> **Exercise instructions**
From the listing below, copy each line where "STOPER" occurs.

> **Data extract**
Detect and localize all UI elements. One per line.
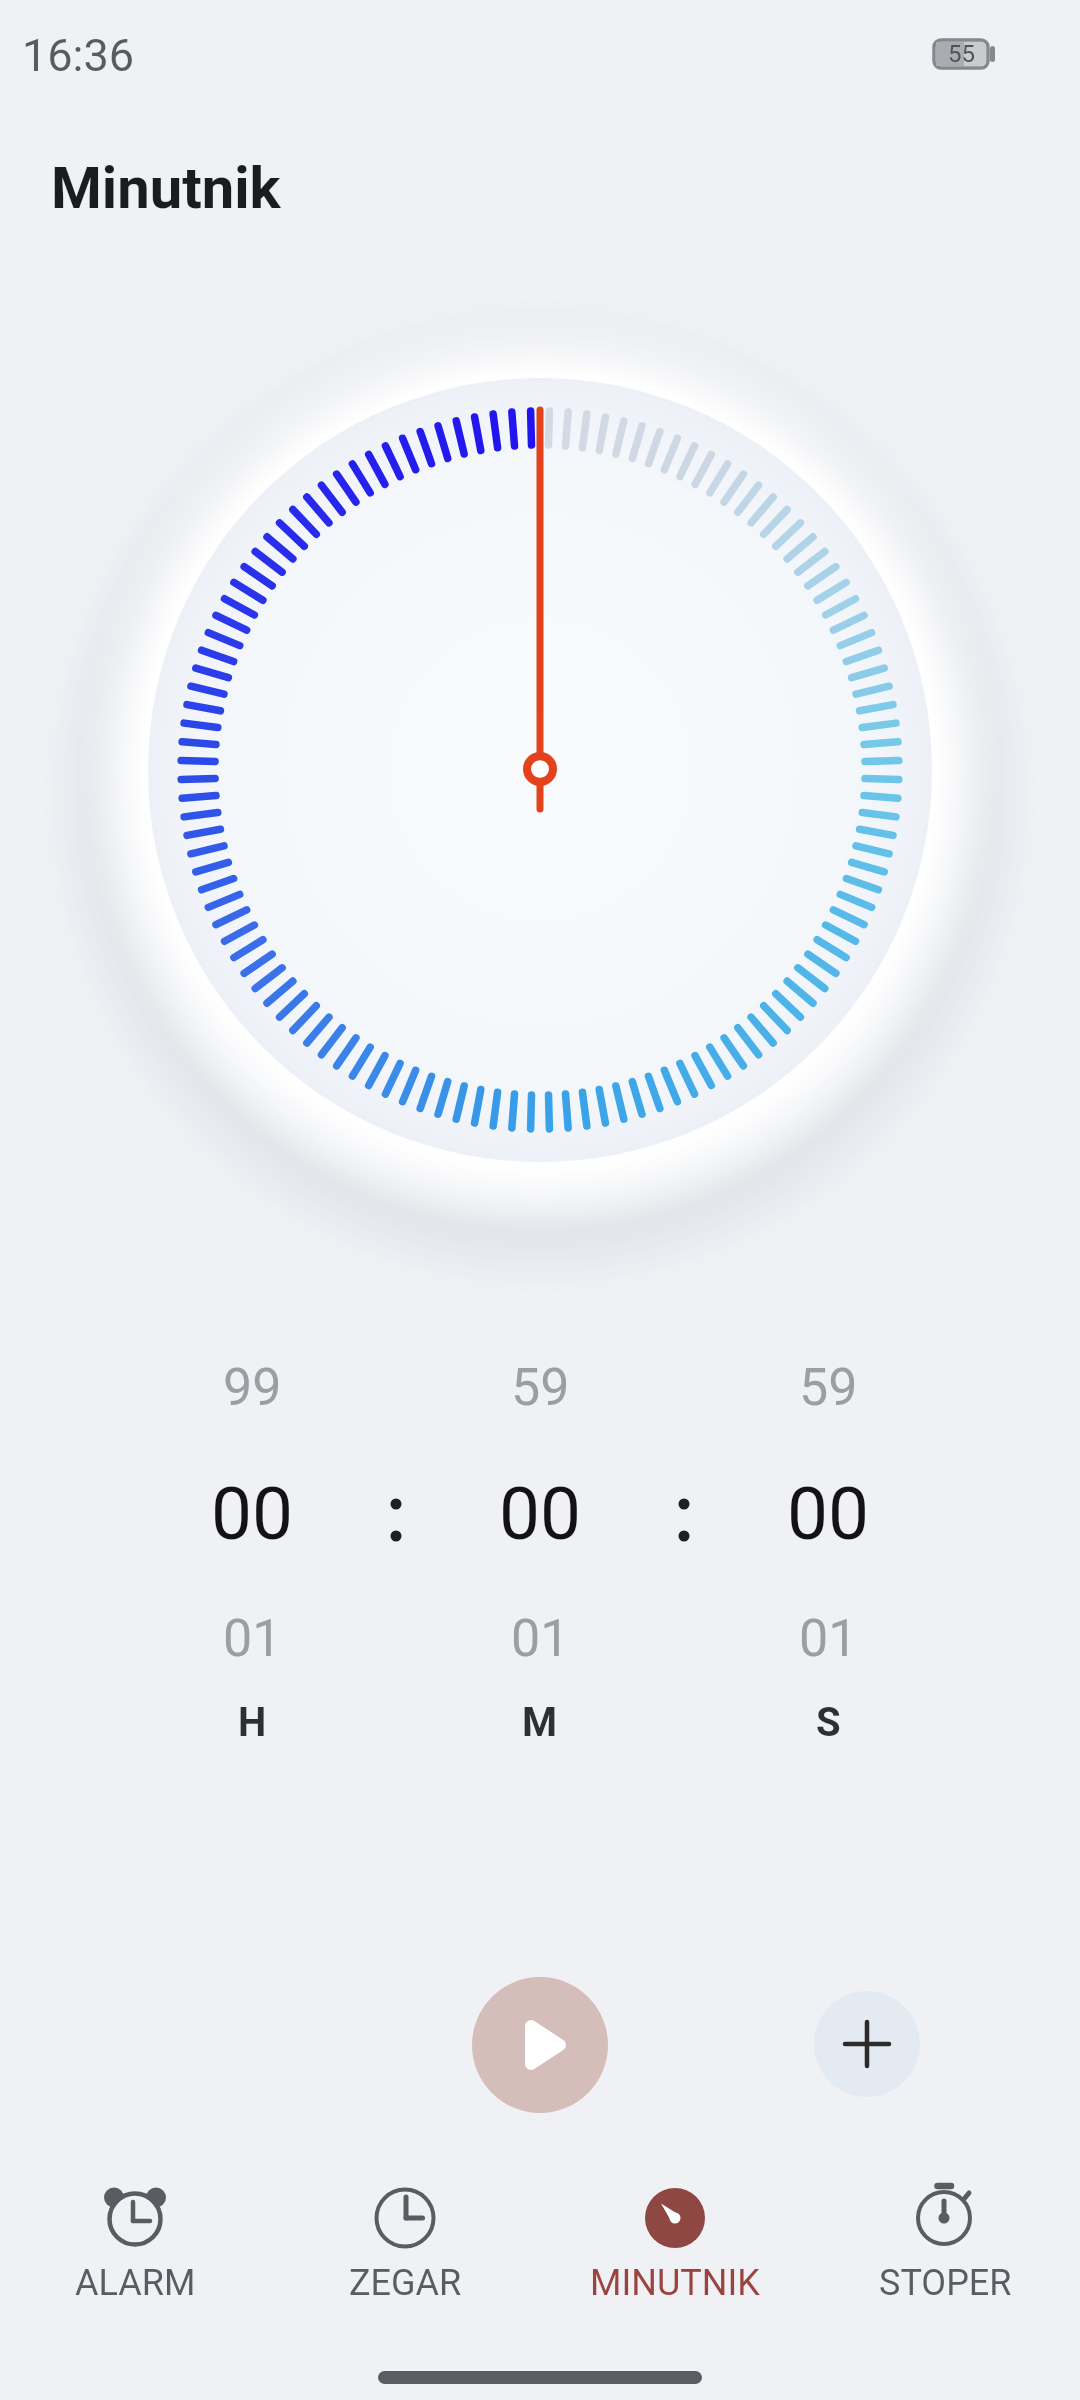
staticText: ALARM: [75, 2262, 196, 2304]
staticText: 00: [787, 1471, 870, 1557]
staticText: 00: [211, 1471, 294, 1557]
button[interactable]: 00: [142, 1444, 362, 1584]
button[interactable]: STOPER: [810, 2178, 1080, 2313]
staticText: M: [522, 1699, 558, 1746]
staticText: 01: [799, 1608, 858, 1669]
staticText: 00: [499, 1471, 582, 1557]
staticText: Minutnik: [51, 154, 281, 222]
staticText: H: [238, 1699, 267, 1746]
staticText: 01: [223, 1608, 282, 1669]
button[interactable]: ALARM: [0, 2178, 270, 2313]
button[interactable]: 00: [718, 1444, 938, 1584]
button[interactable]: ZEGAR: [270, 2178, 540, 2313]
button[interactable]: 00: [430, 1444, 650, 1584]
staticText: ZEGAR: [349, 2262, 462, 2304]
staticText: 99: [223, 1357, 282, 1418]
staticText: STOPER: [879, 2262, 1012, 2304]
button[interactable]: [472, 1977, 608, 2113]
staticText: 55: [948, 40, 975, 68]
staticText: S: [816, 1699, 841, 1746]
staticText: 16:36: [22, 29, 135, 82]
staticText: 59: [799, 1357, 858, 1418]
staticText: 01: [511, 1608, 570, 1669]
staticText: MINUTNIK: [590, 2262, 760, 2304]
button[interactable]: MINUTNIK: [540, 2178, 810, 2313]
staticText: 59: [511, 1357, 570, 1418]
button[interactable]: [814, 1991, 920, 2097]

> **Response box**
button[interactable]: STOPER: [810, 2178, 1080, 2313]
staticText: STOPER: [879, 2262, 1012, 2304]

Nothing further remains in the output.